Transcribed page contents
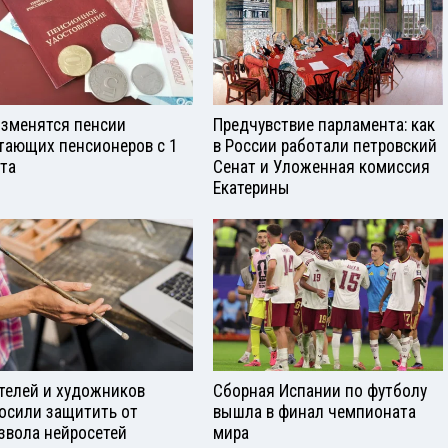
изменятся пенсии
Предчувствие парламента: как
тающих пенсионеров с 1
в России работали петровский
ста
Сенат и Уложенная комиссия
Екатерины
телей и художников
Сборная Испании по футболу
осили защитить от
вышла в финал чемпионата
звола нейросетей
мира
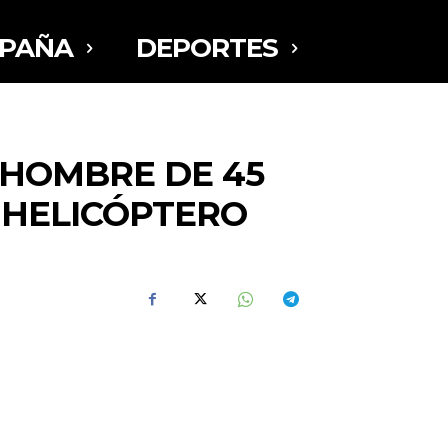
SPAÑA
DEPORTES
 HOMBRE DE 45
 HELICÓPTERO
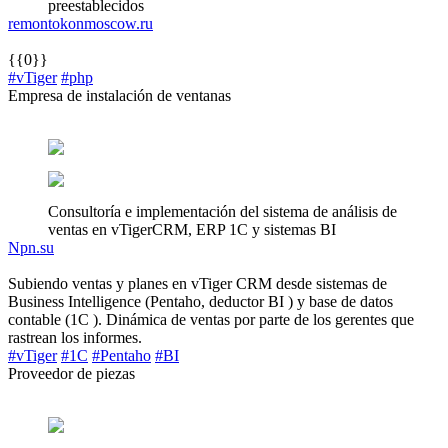
preestablecidos
remontokonmoscow.ru
{{0}}
#vTiger
#php
Empresa de instalación de ventanas
Consultoría e implementación del sistema de análisis de
ventas en vTigerCRM, ERP 1C y sistemas BI
Npn.su
Subiendo ventas y planes en vTiger CRM desde sistemas de
Business Intelligence (Pentaho, deductor BI ) y base de datos
contable (1C ). Dinámica de ventas por parte de los gerentes que
rastrean los informes.
#vTiger
#1C
#Pentaho
#BI
Proveedor de piezas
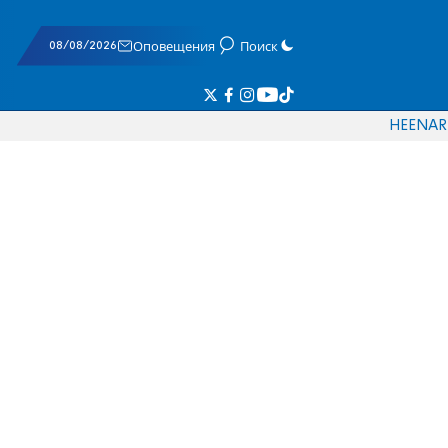
08/08/2026
Оповещения
Поиск
HE
EN
AR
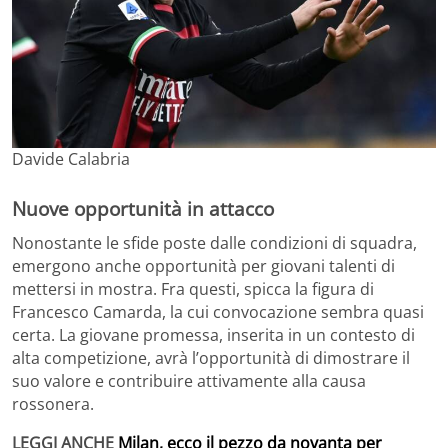
Davide Calabria
Nuove opportunità in attacco
Nonostante le sfide poste dalle condizioni di squadra,
emergono anche opportunità per giovani talenti di
mettersi in mostra. Fra questi, spicca la figura di
Francesco Camarda, la cui convocazione sembra quasi
certa. La giovane promessa, inserita in un contesto di
alta competizione, avrà l’opportunità di dimostrare il
suo valore e contribuire attivamente alla causa
rossonera.
LEGGI ANCHE
Milan, ecco il pezzo da novanta per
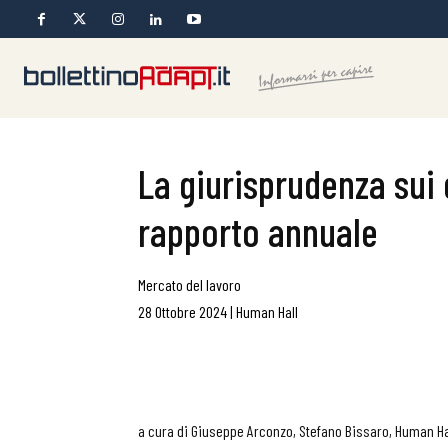
La giurisprudenza sui 
rapporto annuale
Mercato del lavoro
28 Ottobre 2024
|
Human Hall
a cura di Giuseppe Arconzo, Stefano Bissaro, Human Ha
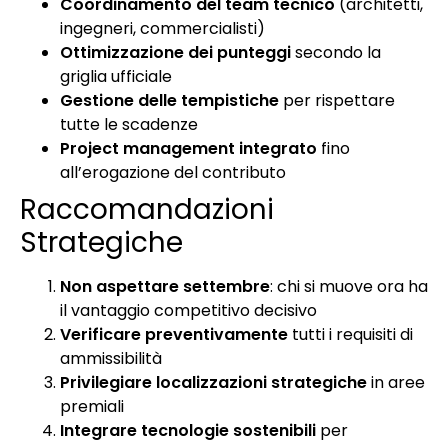
Coordinamento del team tecnico
(architetti,
ingegneri, commercialisti)
Ottimizzazione dei punteggi
secondo la
griglia ufficiale
Gestione delle tempistiche
per rispettare
tutte le scadenze
Project management integrato
fino
all’erogazione del contributo
Raccomandazioni
Strategiche
Non aspettare settembre
: chi si muove ora ha
il vantaggio competitivo decisivo
Verificare preventivamente
tutti i requisiti di
ammissibilità
Privilegiare localizzazioni strategiche
in aree
premiali
Integrare tecnologie sostenibili
per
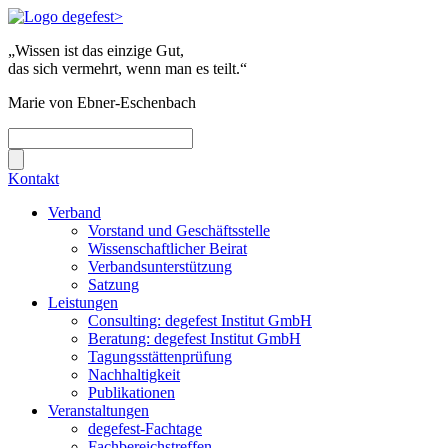
„Wissen ist das einzige Gut,
das sich vermehrt, wenn man es teilt.“
Marie von Ebner-Eschenbach
Kontakt
Verband
Vorstand und Geschäftsstelle
Wissenschaftlicher Beirat
Verbandsunterstützung
Satzung
Leistungen
Consulting: degefest Institut GmbH
Beratung: degefest Institut GmbH
Tagungsstättenprüfung
Nachhaltigkeit
Publikationen
Veranstaltungen
degefest-Fachtage
Fachbereichstreffen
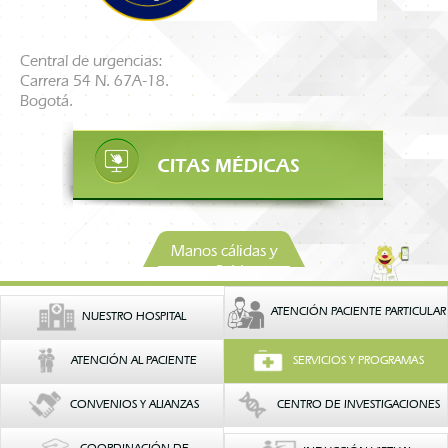
Central de urgencias:
Carrera 54 N. 67A-18.
Bogotá.
Manos cálidas y
confiables
ATENCIÓN PACIENTE PARTICULAR
NUESTRO HOSPITAL
ATENCIÓN AL PACIENTE
SERVICIOS Y PROGRAMAS
CONVENIOS Y ALIANZAS
CENTRO DE INVESTIGACIONES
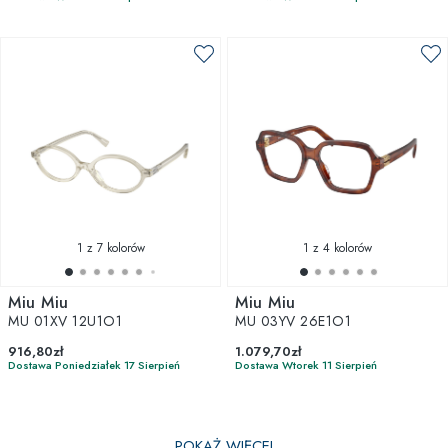
1
z 7 kolorów
1
z 4 kolorów
Miu Miu
Miu Miu
MU 01XV 12U1O1
MU 03YV 26E1O1
916,80zł
1.079,70zł
Dostawa Poniedziałek 17 Sierpień
Dostawa Wtorek 11 Sierpień
POKAŻ WIĘCEJ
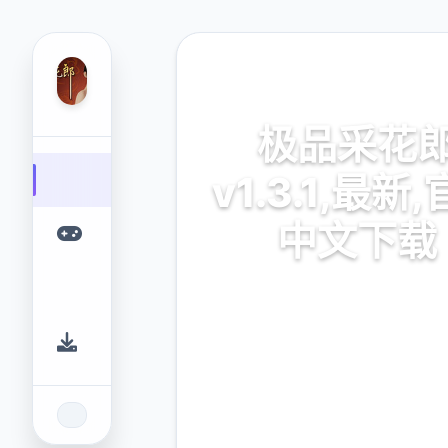
💫 热门推荐
极品采花
v1.3.1,最新
中文下载
3D真确实虚幻引擎打
9.4
2.3M
评分
下载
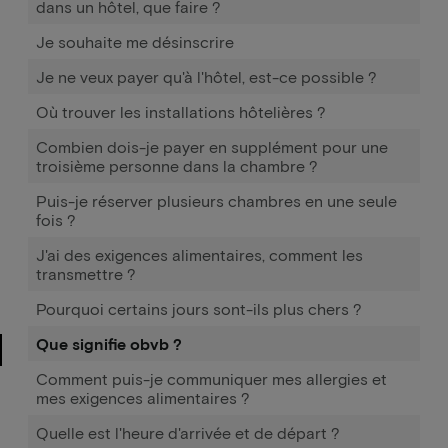
dans un hôtel, que faire ?
Je souhaite me désinscrire
Je ne veux payer qu'à l'hôtel, est-ce possible ?
Où trouver les installations hôtelières ?
Combien dois-je payer en supplément pour une
troisième personne dans la chambre ?
Puis-je réserver plusieurs chambres en une seule
fois ?
J'ai des exigences alimentaires, comment les
transmettre ?
Pourquoi certains jours sont-ils plus chers ?
Que signifie obvb ?
Comment puis-je communiquer mes allergies et
mes exigences alimentaires ?
Quelle est l'heure d'arrivée et de départ ?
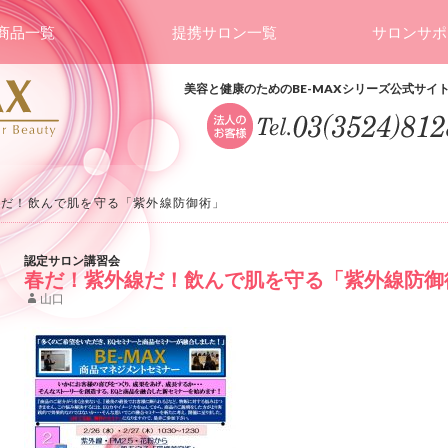
商品一覧
提携サロン一覧
サロンサポ
美容と健康のためのBE-MAXシリーズ公式サイ
線だ！飲んで肌を守る「紫外線防御術」
認定サロン講習会
春だ！紫外線だ！飲んで肌を守る「紫外線防御
山口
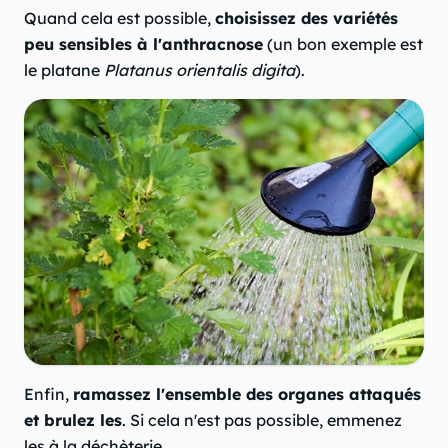
Quand cela est possible,
choisissez des variétés
peu sensibles à l'anthracnose
(un bon exemple est
le platane
Platanus orientalis digita
).
Enfin,
ramassez l'ensemble des organes attaqués
et brulez les
. Si cela n'est pas possible, emmenez
les à la déchèterie.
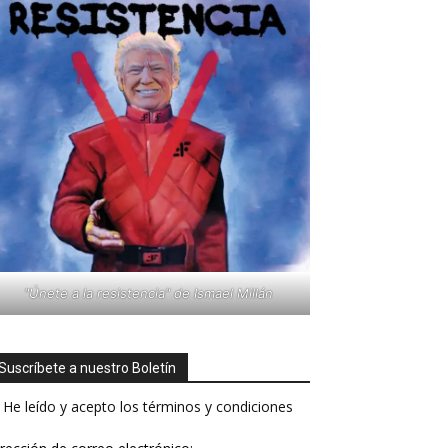
"Únete a la resistencia" de Ismael Millán
Suscríbete a nuestro Boletín
He leído y acepto los términos y condiciones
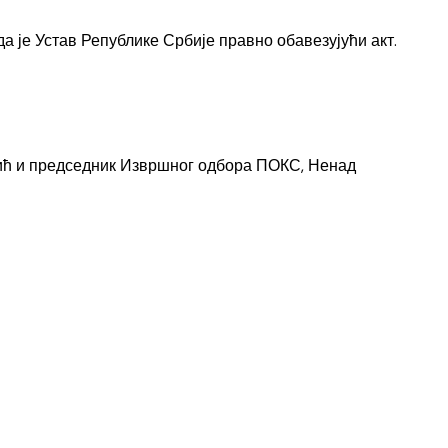
да је Устав Републике Србије правно обавезујући акт.
вић и председник Извршног одбора ПОКС, Ненад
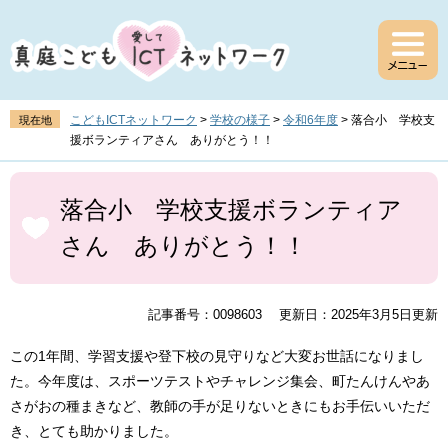
ペ
メ
ー
ニ
ジ
ュ
の
ー
先
を
頭
飛
こどもICTネットワーク
>
学校の様子
>
令和6年度
>
落合小 学校支
現在地
で
ば
援ボランティアさん ありがとう！！
す
し
。
て
本
本
文
落合小 学校支援ボランティア
文
さん ありがとう！！
へ
記事番号：0098603
更新日：2025年3月5日更新
この1年間、学習支援や登下校の見守りなど大変お世話になりまし
た。今年度は、スポーツテストやチャレンジ集会、町たんけんやあ
さがおの種まきなど、教師の手が足りないときにもお手伝いいただ
き、とても助かりました。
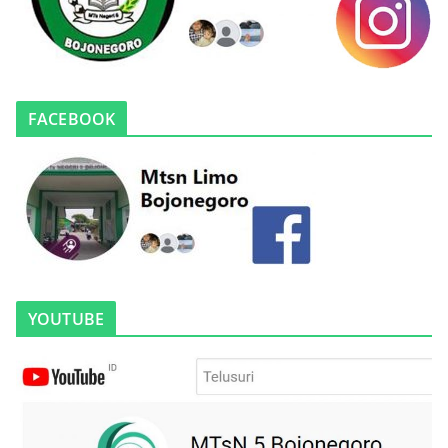
FACEBOOK
YOUTUBE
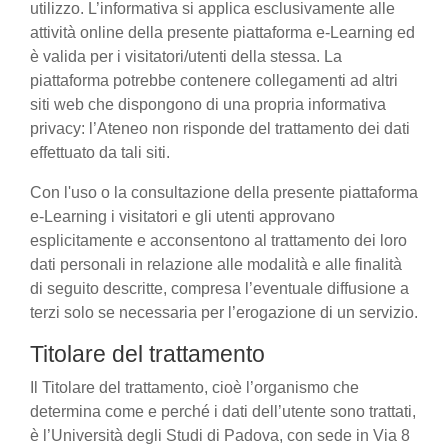
utilizzo. L’informativa si applica esclusivamente alle
attività online della presente piattaforma e-Learning ed
è valida per i visitatori/utenti della stessa. La
piattaforma potrebbe contenere collegamenti ad altri
siti web che dispongono di una propria informativa
privacy: l’Ateneo non risponde del trattamento dei dati
effettuato da tali siti.
Con l'uso o la consultazione della presente piattaforma
e-Learning i visitatori e gli utenti approvano
esplicitamente e acconsentono al trattamento dei loro
dati personali in relazione alle modalità e alle finalità
di seguito descritte, compresa l’eventuale diffusione a
terzi solo se necessaria per l’erogazione di un servizio.
Titolare del trattamento
Il Titolare del trattamento, cioè l’organismo che
determina come e perché i dati dell’utente sono trattati,
è l’Università degli Studi di Padova, con sede in Via 8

--- Exercise ---
Although the records contain pictures, return only their text, exactly as written.

--- Answer box ---
изменятся пенсии
Предчувствие парламента: как
тающих пенсионеров с 1
в России работали петровский
ста
Сенат и Уложенная комиссия
Екатерины
телей и художников
Сборная Испании по футболу
осили защитить от
вышла в финал чемпионата
звола нейросетей
мира
SPAÑA
DEPORTES
 HOMBRE DE 45
 HELICÓPTERO
preestablecidos
remontokonmoscow.ru
{{0}}
#vTiger
#php
Empresa de instalación de ventanas
Consultoría e implementación del sistema de análisis de
ventas en vTigerCRM, ERP 1C y sistemas BI
Npn.su
Subiendo ventas y planes en vTiger CRM desde sistemas de
Business Intelligence (Pentaho, deductor BI ) y base de datos
contable (1C ). Dinámica de ventas por parte de los gerentes que
rastrean los informes.
#vTiger
#1C
#Pentaho
#BI
Proveedor de piezas
08/08/2026
Оповещения
Поиск
HE
EN
AR
Davide Calabria
Nuove opportunità in attacco
Nonostante le sfide poste dalle condizioni di squadra,
emergono anche opportunità per giovani talenti di
mettersi in mostra. Fra questi, spicca la figura di
Francesco Camarda, la cui convocazione sembra quasi
certa. La giovane promessa, inserita in un contesto di
alta competizione, avrà l’opportunità di dimostrare il
suo valore e contribuire attivamente alla causa
rossonera.
LEGGI ANCHE
Milan, ecco il pezzo da novanta per
La giurisprudenza sui 
rapporto annuale
Mercato del lavoro
28 Ottobre 2024
|
Human Hall
a cura di Giuseppe Arconzo, Stefano Bissaro, Human Ha
Coordinamento del team tecnico
(architetti,
ingegneri, commercialisti)
Ottimizzazione dei punteggi
secondo la
griglia ufficiale
Gestione delle tempistiche
per rispettare
tutte le scadenze
Project management integrato
fino
all’erogazione del contributo
Raccomandazioni
Strategiche
Non aspettare settembre
: chi si muove ora ha
il vantaggio competitivo decisivo
Verificare preventivamente
tutti i requisiti di
ammissibilità
Privilegiare localizzazioni strategiche
in aree
premiali
Integrare tecnologie sostenibili
per
„Wissen ist das einzige Gut,
das sich vermehrt, wenn man es teilt.“
Marie von Ebner-Eschenbach
Kontakt
Verband
Vorstand und Geschäftsstelle
Wissenschaftlicher Beirat
Verbandsunterstützung
Satzung
Leistungen
Consulting: degefest Institut GmbH
Beratung: degefest Institut GmbH
Tagungsstättenprüfung
Nachhaltigkeit
Publikationen
Veranstaltungen
degefest-Fachtage
Fachbereichstreffen
Central de urgencias:
Carrera 54 N. 67A-18.
Bogotá.
Manos cálidas y
confiables
ATENCIÓN PACIENTE PARTICULAR
NUESTRO HOSPITAL
ATENCIÓN AL PACIENTE
SERVICIOS Y PROGRAMAS
CONVENIOS Y ALIANZAS
CENTRO DE INVESTIGACIONES
1
z 7 kolorów
1
z 4 kolorów
Miu Miu
Miu Miu
MU 01XV 12U1O1
MU 03YV 26E1O1
916,80zł
1.079,70zł
Dostawa Poniedziałek 17 Sierpień
Dostawa Wtorek 11 Sierpień
POKAŻ WIĘCEJ
💫 热门推荐
极品采花
v1.3.1,最新
中文下载
3D真确实虚幻引擎打
9.4
2.3M
评分
下载
dans un hôtel, que faire ?
Je souhaite me désinscrire
Je ne veux payer qu'à l'hôtel, est-ce possible ?
Où trouver les installations hôtelières ?
Combien dois-je payer en supplément pour une
troisième personne dans la chambre ?
Puis-je réserver plusieurs chambres en une seule
fois ?
J'ai des exigences alimentaires, comment les
transmettre ?
Pourquoi certains jours sont-ils plus chers ?
Que signifie obvb ?
Comment puis-je communiquer mes allergies et
mes exigences alimentaires ?
Quelle est l'heure d'arrivée et de départ ?
商品一覧
提携サロン一覧
サロンサポ
美容と健康のためのBE-MAXシリーズ公式サイ
線だ！飲んで肌を守る「紫外線防御術」
認定サロン講習会
春だ！紫外線だ！飲んで肌を守る「紫外線防御
山口
Quand cela est possible,
choisissez des variétés
peu sensibles à l'anthracnose
(un bon exemple est
le platane
Platanus orientalis digita
).
Enfin,
ramassez l'ensemble des organes attaqués
et brulez les
. Si cela n'est pas possible, emmenez
les à la déchèterie.
"Únete a la resistencia" de Ismael Millán
Suscríbete a nuestro Boletín
He leído y acepto los términos y condiciones
да је Устав Републике Србије правно обавезујући акт.
вић и председник Извршног одбора ПОКС, Ненад
ペ
メ
ー
ニ
ジ
ュ
の
ー
先
を
頭
飛
こどもICTネットワーク
>
学校の様子
>
令和6年度
>
落合小 学校支
現在地
で
ば
援ボランティアさん ありがとう！！
す
し
。
て
本
本
文
落合小 学校支援ボランティア
文
さん ありがとう！！
へ
記事番号：0098603
更新日：2025年3月5日更新
この1年間、学習支援や登下校の見守りなど大変お世話になりまし
た。今年度は、スポーツテストやチャレンジ集会、町たんけんやあ
さがおの種まきなど、教師の手が足りないときにもお手伝いいただ
き、とても助かりました。
FACEBOOK
YOUTUBE
utilizzo. L’informativa si applica esclusivamente alle
attività online della presente piattaforma e-Learning ed
è valida per i visitatori/utenti della stessa. La
piattaforma potrebbe contenere collegamenti ad altri
siti web che dispongono di una propria informativa
privacy: l’Ateneo non risponde del trattamento dei dati
effettuato da tali siti.
Con l'uso o la consultazione della presente piattaforma
e-Learning i visitatori e gli utenti approvano
esplicitamente e acconsentono al trattamento dei loro
dati personali in relazione alle modalità e alle finalità
di seguito descritte, compresa l’eventuale diffusione a
terzi solo se necessaria per l’erogazione di un servizio.
Titolare del trattamento
Il Titolare del trattamento, cioè l’organismo che
determina come e perché i dati dell’utente sono trattati,
è l’Università degli Studi di Padova, con sede in Via 8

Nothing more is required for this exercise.